El careta venezolano superó la marca histórica de Iván Rodríguez al conectar el cuadrangular número 312 de su trayectoria en las Grandes Ligas.
El béisbol venezolano e hispanoamericano ha inscrito una nueva página dorada en los libros de contabilidad de la Major League Baseball. Salvador Pérez, el experimentado receptor de los Reales de Kansas City, se ha convertido de forma oficial en el catcher nacido en Latinoamérica con la mayor cantidad de cuadrangulares en la historia de la Gran Carpa.
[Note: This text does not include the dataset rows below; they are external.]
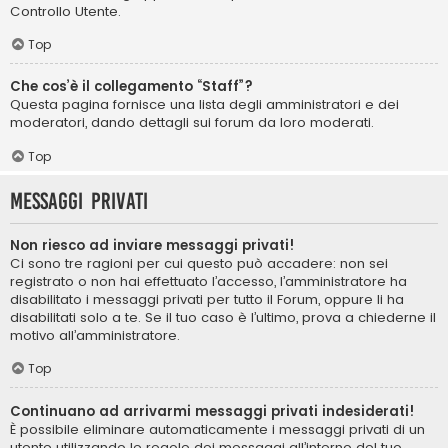
Controllo Utente.
Top
Che cos’è il collegamento “Staff”?
Questa pagina fornisce una lista degli amministratori e dei
moderatori, dando dettagli sui forum da loro moderati.
Top
Messaggi privati
Non riesco ad inviare messaggi privati!
Ci sono tre ragioni per cui questo può accadere: non sei
registrato o non hai effettuato l’accesso, l’amministratore ha
disabilitato i messaggi privati per tutto il Forum, oppure li ha
disabilitati solo a te. Se il tuo caso è l’ultimo, prova a chiederne il
motivo all’amministratore.
Top
Continuano ad arrivarmi messaggi privati indesiderati!
È possibile eliminare automaticamente i messaggi privati ​​di un
utente utilizzando le regole dei messaggi all’interno del tuo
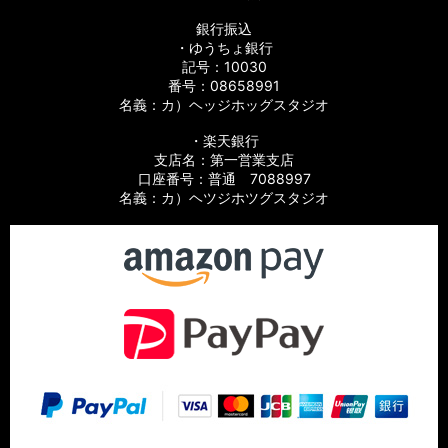
銀行振込
・ゆうちょ銀行
記号：10030
番号：08658991
名義：カ）ヘッジホッグスタジオ
・楽天銀行
支店名：第一営業支店
口座番号：普通 7088997
名義：カ）ヘツジホツグスタジオ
Este hito no solo consolida su legado como uno de los peloteros más determinantes de su generación, sino que también eleva el estatus de los jugadores profesionales formados en los estadios de Venezuela.
Nacido en Valencia, estado Carabobo, el receptor ha construido una carrera caracterizada por la constancia, el poder ofensivo y una durabilidad admirable en una de las posiciones más exigentes del deporte profesional. El estacazo que lo catapultó a la cima de esta prestigiosa lista representa la superación de un récord que muchos analistas consideraban inalcanzable a corto plazo, el cual pertenecía a otra leyenda del Caribe.
El camino hacia la cumbre del poder
Para dimensionar la magnitud del logro de Pérez, es necesario revisar a quién ha dejado atrás en el camino. La marca anterior estaba en posesión del puertorriqueño Iván Rodríguez, miembro del Salón de la Fama, quien cerró su legendaria trayectoria con 311 vuelacercas. Superar a un jugador de la talla de Rodríguez, considerado por muchos uno de los mejores receptores de todos los tiempos, coloca de inmediato al venezolano en la conversación para la posteridad de Cooperstown.
La consistencia del carabobeño ha sido la clave de su éxito. Desde su debut en el año 2011 con la organización de Kansas City, el pelotero ha mantenido un ritmo de producción jonronera implacable. A pesar de haber lidiado con lesiones severas a lo largo de su trayectoria, incluyendo una cirugía que lo apartó por completo de los terrenos de juego en una temporada completa, su capacidad de regreso y su fuerza natural se han mantenido intactas con el paso de los años.
Un impacto que trasciende los números
El receptor no solo destaca por la cantidad de pelotas que ha depositado detrás de la barda, sino por el impacto directo de sus batazos en el éxito de su franquicia. Pérez, quien ya cuenta en su palmarés con un campeonato de Serie Mundial, un premio al Jugador Más Valioso de dicha final, múltiples Guantes de Oro y bates de plata, suma ahora este registro histórico que corona una hoja de vida deportiva impecable.
La hazaña del jugador genera un profundo orgullo en Venezuela, un país que históricamente ha exportado campocortos de élite y lanzadores dominantes, pero que ahora demuestra su capacidad de producir receptores de un poder descomunal. Con este jonrón número 312, Salvador Pérez no solo asegura su lugar en la inmortalidad del béisbol latino, sino que continúa activo, dejando abierta la posibilidad de elevar la barra a cifras aún más difíciles de alcanzar para las futuras generaciones de peloteros de la región.